The story isn't much more complicated than the 18th-century stock fable on which it's based, but somehow what makes it a post-Bluth/pre-Shrek Disney confection has everything to do with reducing every aspect of its source material to the level a kindergartener would understand; remember, this was before 1992, when Robin Williams's performance as the genie in Aladdinmade rapid-fire, adult-safe comic relief mandatory for all professional-grade kiddie films out of Hollywood. Whenever we see the dopey, mega-toothy Lefou, the hulking, self-involved monstrosity Gaston, or Belle's crackpot inventor father, you can practically hear the germ of something like Titey, the 1998 "Saturday TV Funhouse" spoof of Disney (and Bluth) animation and Titanic, form in the brains of smart-aleck viewers the world over.
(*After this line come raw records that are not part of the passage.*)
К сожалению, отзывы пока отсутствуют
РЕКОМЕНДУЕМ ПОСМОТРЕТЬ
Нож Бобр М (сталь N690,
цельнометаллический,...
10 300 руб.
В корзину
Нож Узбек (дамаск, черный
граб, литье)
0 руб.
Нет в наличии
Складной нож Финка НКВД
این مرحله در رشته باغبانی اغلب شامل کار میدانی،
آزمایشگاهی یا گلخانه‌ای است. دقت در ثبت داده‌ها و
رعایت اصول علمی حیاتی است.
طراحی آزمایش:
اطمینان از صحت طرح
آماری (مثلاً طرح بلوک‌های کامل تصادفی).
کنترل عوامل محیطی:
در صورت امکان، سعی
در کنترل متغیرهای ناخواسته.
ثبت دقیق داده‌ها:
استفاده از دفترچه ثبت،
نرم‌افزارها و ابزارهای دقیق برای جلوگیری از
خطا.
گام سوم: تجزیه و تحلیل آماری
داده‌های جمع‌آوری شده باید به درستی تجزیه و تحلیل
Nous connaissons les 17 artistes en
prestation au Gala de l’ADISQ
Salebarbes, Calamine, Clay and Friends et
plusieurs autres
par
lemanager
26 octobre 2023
If the film has any redemptive value, it comes in the form of a trio of showbiz pros who provide the voices of three anthropomorphized household appliances: Angela Lansbury, whose Broadway career continues to flourish, delivers the film's title tune, gooey treacle that it is, like nobody's business; David Ogden Stiers is the comical timepiece Cogsworth; and as the candlestick Lumiere, Jerry Orbach, one of the stage and screen's most brilliant and underrated performers, channels Maurice Chevalier with such perfect precision you'd never guess his iconic role was playing a grizzled cop for 13 years on Law & Order.
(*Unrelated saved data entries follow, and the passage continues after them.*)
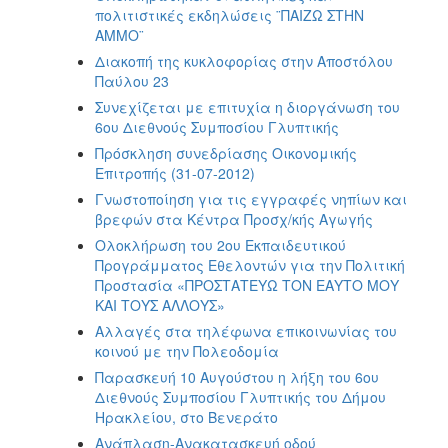
πολιτιστικές εκδηλώσεις ¨ΠΑΙΖΩ ΣΤΗΝ
ΑΜΜΟ¨
Διακοπή της κυκλοφορίας στην Αποστόλου
Παύλου 23
Συνεχίζεται με επιτυχία η διοργάνωση του
6ου Διεθνούς Συμποσίου Γλυπτικής
Πρόσκληση συνεδρίασης Οικονομικής
Επιτροπής (31-07-2012)
Γνωστοποίηση για τις εγγραφές νηπίων και
βρεφών στα Κέντρα Προσχ/κής Αγωγής
Ολοκλήρωση του 2ου Εκπαιδευτικού
Προγράμματος Εθελοντών για την Πολιτική
Προστασία «ΠΡΟΣΤΑΤΕΥΩ ΤΟΝ ΕΑΥΤΟ ΜΟΥ
ΚΑΙ ΤΟΥΣ ΑΛΛΟΥΣ»
Αλλαγές στα τηλέφωνα επικοινωνίας του
κοινού με την Πολεοδομία
Παρασκευή 10 Αυγούστου η λήξη του 6ου
Διεθνούς Συμποσίου Γλυπτικής του Δήμου
Ηρακλείου, στο Βενεράτο
Ανάπλαση-Ανακατασκευή οδού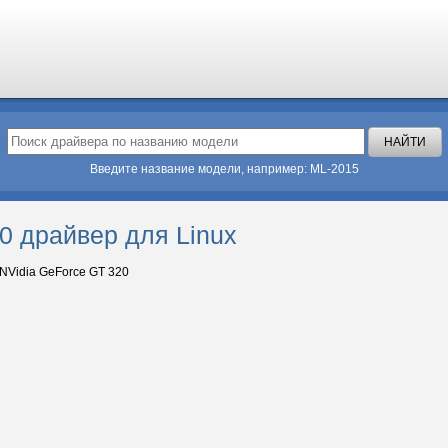
Введите название модели, например: ML-2015
0 драйвер для Linux
NVidia GeForce GT 320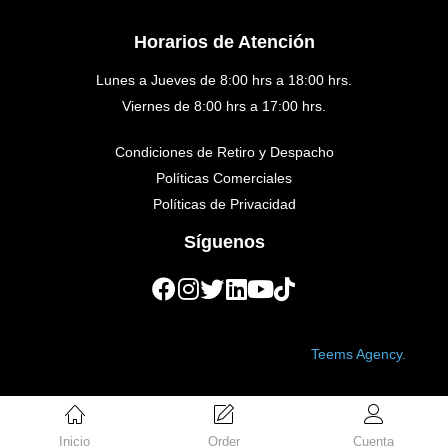
Horarios de Atención
Lunes a Jueves de 8:00 hrs a 18:00 hrs.
Viernes de 8:00 hrs a 17:00 hrs.
Condiciones de Retiro y Despacho
Políticas Comerciales
Políticas de Privacidad
Síguenos
Copyright © 2023 Golden Medical. Created by
Teems Agency.
Inicio
Order
Cuenta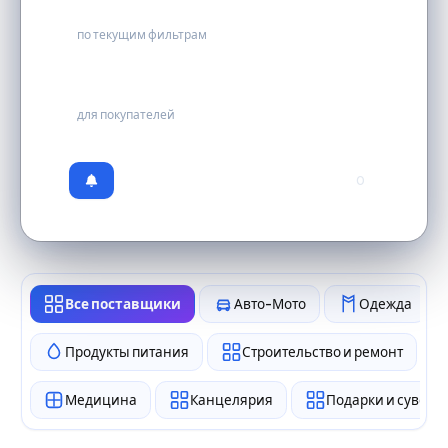
0
по текущим фильтрам
бесплатно
для покупателей
0
Все поставщики
Авто-Мото
Одежда
Продукты питания
Строительство и ремонт
Медицина
Канцелярия
Подарки и сувен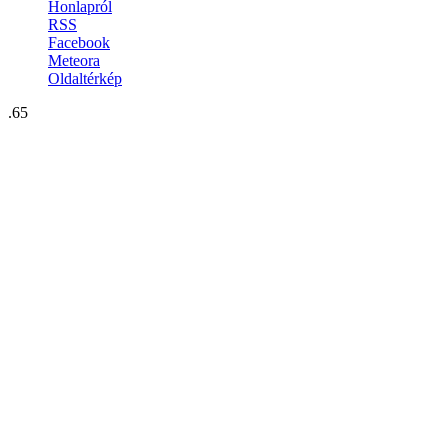
Honlapról
RSS
Facebook
Meteora
Oldaltérkép
.65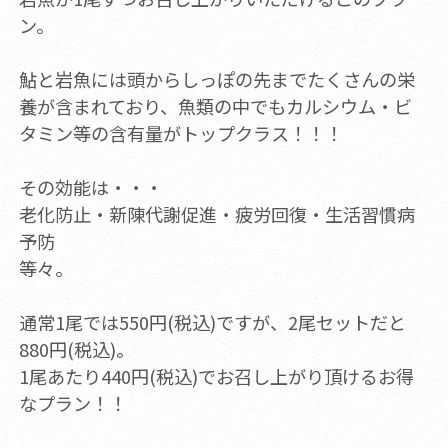
ン。
鮎と岩魚には頭からしっぽの先までたくさんの栄
養が含まれており、魚類の中でもカルシウム・ビ
タミン等の含有量がトップクラス！！！
その効能は・・・
老化防止・新陳代謝促進・疲労回復・生活習慣病
予防
等々。
通常1尾では550円(税込)ですが、2尾セットだと
880円(税込)。
1尾あたり440円(税込)でお召し上がり頂けるお得
なプラン！！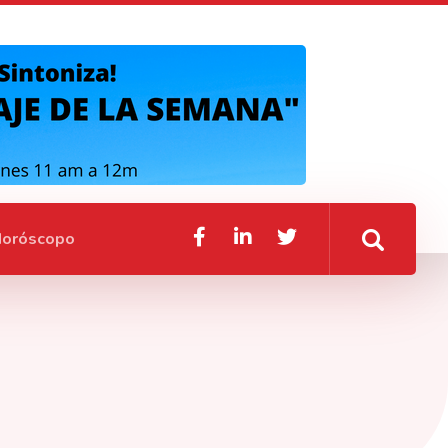
oróscopo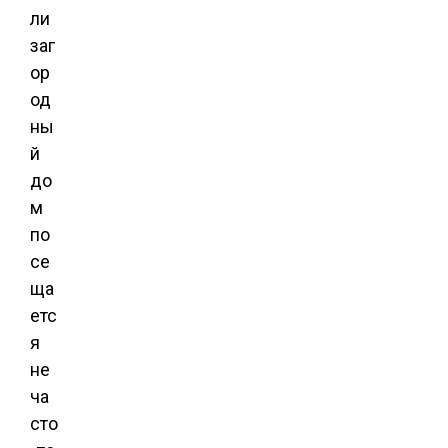
ли
заг
ор
од
ны
й
до
м
по
се
ща
етс
я
не
ча
сто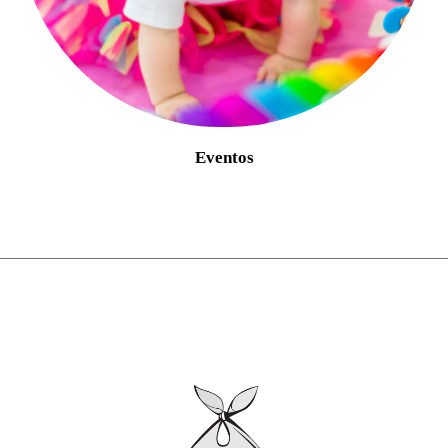
Eventos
Save for some artful backdrops, the furtively CGI versions of which are all the more impressive given how primitive those software tools were in 1991, Beauty and the Beast looks surprisingly ghastly. Partly that's the fault of the 3D retrofit and its over-clear, high-definition presentation. It's not likely you'll be able to see this in 35mm, but if you have to see it at all, you really need the film projector's blur to give the hand-drawn cells some sort of alibi; think of the way makeup artists had to throw out their whole kit when sportscasters and anchor people were being broadcast in HD. Mostly, though, it's just strikingly lousy work in almost every frame, to the point where you realize that, at that point in its timeline, Disney's dark days weren't yet fully in the rear-view mirror.